___ MATERIALS PROVIDED

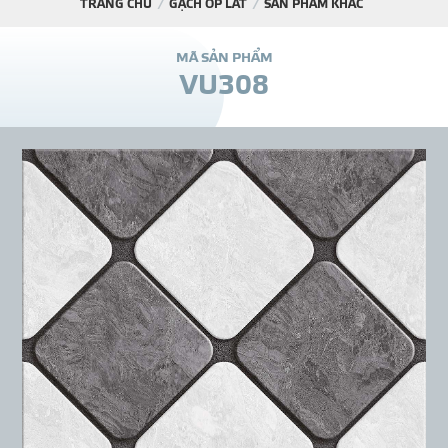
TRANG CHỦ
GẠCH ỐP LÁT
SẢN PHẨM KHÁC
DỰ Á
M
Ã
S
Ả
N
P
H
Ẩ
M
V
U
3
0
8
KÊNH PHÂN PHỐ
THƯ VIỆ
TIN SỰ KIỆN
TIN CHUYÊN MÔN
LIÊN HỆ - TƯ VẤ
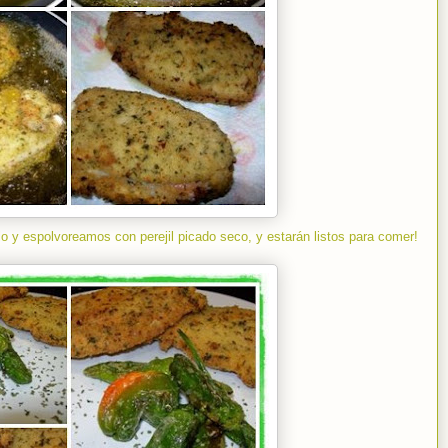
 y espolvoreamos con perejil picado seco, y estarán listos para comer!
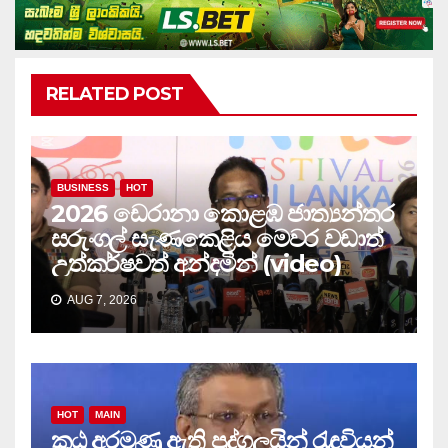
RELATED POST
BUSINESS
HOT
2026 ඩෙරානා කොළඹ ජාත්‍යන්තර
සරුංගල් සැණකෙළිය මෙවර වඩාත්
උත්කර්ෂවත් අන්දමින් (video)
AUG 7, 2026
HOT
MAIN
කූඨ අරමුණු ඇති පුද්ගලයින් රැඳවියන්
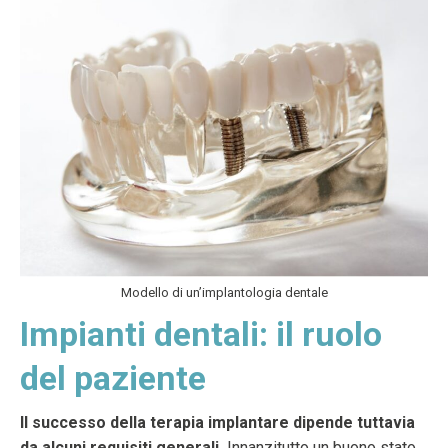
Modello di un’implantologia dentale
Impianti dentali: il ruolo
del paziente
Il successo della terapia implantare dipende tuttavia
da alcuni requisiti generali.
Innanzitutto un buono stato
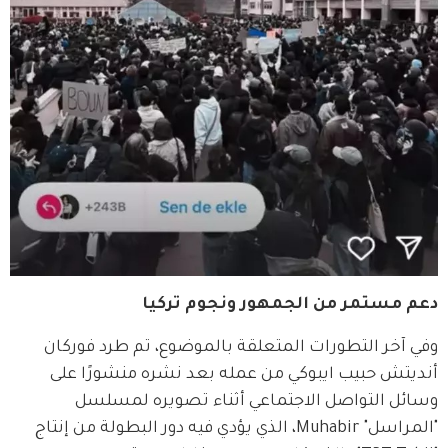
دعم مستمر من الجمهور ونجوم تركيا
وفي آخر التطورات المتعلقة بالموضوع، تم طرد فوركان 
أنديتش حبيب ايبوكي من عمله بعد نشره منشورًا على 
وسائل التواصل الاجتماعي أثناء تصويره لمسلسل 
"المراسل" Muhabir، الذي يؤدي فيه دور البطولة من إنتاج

______
___ MATERIALS PROVIDED

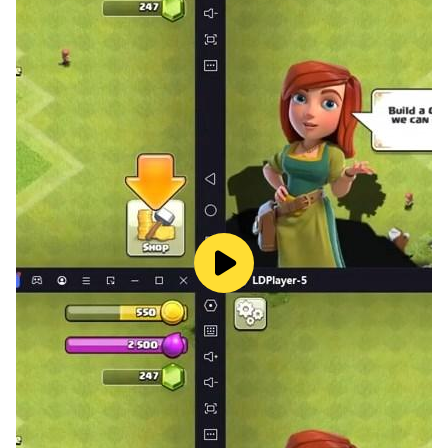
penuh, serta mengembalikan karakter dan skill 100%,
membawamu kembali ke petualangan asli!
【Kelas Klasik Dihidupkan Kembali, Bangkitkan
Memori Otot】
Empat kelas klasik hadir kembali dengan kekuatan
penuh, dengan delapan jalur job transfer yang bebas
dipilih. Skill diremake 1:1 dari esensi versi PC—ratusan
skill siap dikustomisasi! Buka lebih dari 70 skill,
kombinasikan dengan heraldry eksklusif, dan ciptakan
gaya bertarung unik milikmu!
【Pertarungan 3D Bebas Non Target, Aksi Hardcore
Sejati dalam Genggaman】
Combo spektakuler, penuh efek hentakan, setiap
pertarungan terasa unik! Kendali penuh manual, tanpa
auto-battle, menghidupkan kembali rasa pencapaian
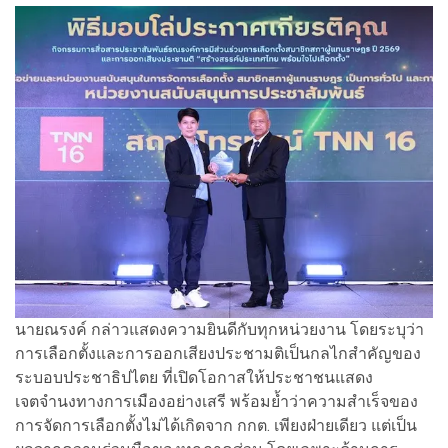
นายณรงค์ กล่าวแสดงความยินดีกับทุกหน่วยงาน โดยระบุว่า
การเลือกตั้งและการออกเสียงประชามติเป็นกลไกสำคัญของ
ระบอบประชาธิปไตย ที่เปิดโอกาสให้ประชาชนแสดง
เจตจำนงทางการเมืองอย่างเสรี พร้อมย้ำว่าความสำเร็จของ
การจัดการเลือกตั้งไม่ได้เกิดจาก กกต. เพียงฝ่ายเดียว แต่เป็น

______
___ MATERIALS PROVIDED

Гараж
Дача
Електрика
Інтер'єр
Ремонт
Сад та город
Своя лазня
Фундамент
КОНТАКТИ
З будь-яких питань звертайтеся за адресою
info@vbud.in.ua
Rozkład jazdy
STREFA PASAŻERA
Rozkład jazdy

______

__DIRECTIONS__
If a line in the material above contains "dengan", show that line.

__OUTPUT__
Empat kelas klasik hadir kembali dengan kekuatan
penuh, dengan delapan jalur job transfer yang bebas
kombinasikan dengan heraldry eksklusif, dan ciptakan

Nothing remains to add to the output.